Le grand mouvement en faveur du développement de l'enseignement primaire qui suivit la révolution de 1830 donna naissance à de nombreux manuels. Signalons, entre autres, le Nouveau Manuel complet des écoles primaires, par Ch. Martin ; le Manuel de l'instituteur primaire, du pasteur A. Maeder ; un Manuel d'éducation positive, du colonel Raucourt. Lorsque le ministre Guizot voulut transformer en journal officiel le Journal de l'instruction élémentaire créé en 1830 par Louis Hachette, il le baptisa (1832) Manuel général de l'instruction primaire.
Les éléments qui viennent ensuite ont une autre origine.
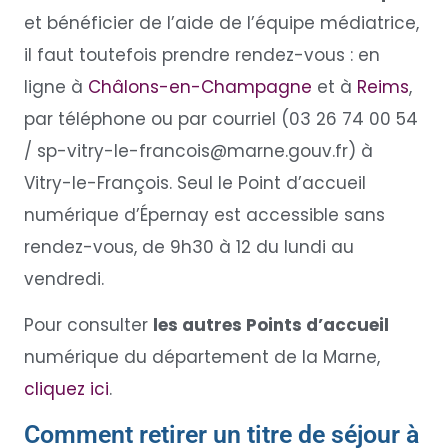
et bénéficier de l’aide de l’équipe médiatrice,
il faut toutefois prendre rendez-vous : en
ligne à
Châlons-en-Champagne
et à
Reims
,
par téléphone ou par courriel (03 26 74 00 54
/
sp-vitry-le-francois@marne.gouv.fr
) à
Vitry-le-François. Seul le Point d’accueil
numérique d’Épernay est accessible sans
rendez-vous, de 9h30 à 12 du lundi au
vendredi.
Pour consulter
les autres Points d’accueil
numérique du département de la Marne,
cliquez ici
.
Comment retirer un titre de séjour à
L'année 1833 vit paraître le Manuel des fondateurs et directeurs des premières écoles de l'enfance, connues sous le nom de salles d'asile, de Denys Cochin ; l'année 1834, le Manuel pour les écoles primaires communales de jeunes filles, de Mlle Sauvan. Quelques années plus tard, on rencontre un Manuel complet d'enseignement simultané, comprenant la méthode d'enseignement mixte (1841), par Lamotte et P. Lorain, qui peu d'années auparavant avaient publié un Manuel complet de l'enseignement mutuel. Divers ouvrages destinés à faciliter aux instituteurs et aux institutrices la préparation à l'examen du brevet de capacité virent le jour dans cette période, avec le titre de Manuel, par exemple le Manuel d'examen pour le brevet de capacité d'enseignement primaire, par Meissas, Michelot et Lamotte, le Manuel des aspirants et aspirantes aux brevets de capacité de l'instruction primaire, par E. Lefranc et L. Galais, etc.

En 1848, sur l'initiative du ministre Hippolyte Carnot, furent composés et publiés plusieurs « courts manuels » destinés aux instituteurs, pour les aider à éclairer le peuple sur les droits et les devoirs des citoyens : les plus connus sont le Manuel de l'instituteur pour les élections, de l'historien Henri Martin, et le Manuel républicain de l'homme et du citoyen, du philosophe Charles Renouvier.

Il' n'y a rien à signaler de bien intéressant en fait de manuels scolaires, pendant la période où écoles et instituteurs furent soumis au régime de la loi de 1850. Mais avec l'arrivée de Jules Ferry au ministère de l'instruction publique en 1879, on voit se produire un mouvement analogue à celui de 1830 et de 1848 ; en particulier, l'idée de faire donner par l'école primaire un enseignement moral et civique lit naître toute une littérature d'ouvrages, dont quelques-uns très remarquables, qui, désignés sous l'appellation générale de « manuels d'instruction morale et civique», donnèrent lieu pendant quelques années à de vives controverses. Un très petit nombre seulement de ces traités avaient pris le titre de Manuel (Manuel de l'instruction civique à l'usage des écoles primaires par Meyrac ; et, dans un autre esprit, Nouveau Manuel d'enseignement moral et d'enseignement civique, par l'abbé Bailleux et l'abbé Martin ; Manuel chrétien d'instruction civique, par Rondelet). Les plus connus parmi ces écrits sont Le Livre du petit citoyen, de Jules Simon (1879), les Eléments d'instruction morale et civique, de M. G. Compayré (1880), L'Instruction civique à l'école, de Paul Bert (1882).

Nous n'allongerons pas cet article en essayant de donner une bibliographie des divers ouvrages* d'enseignement ou d'éducation qui, à l'époque contemporaine, ont été publiés avec le titre de Manuels : ce détail n'offrirait pas d'intérêt pratique.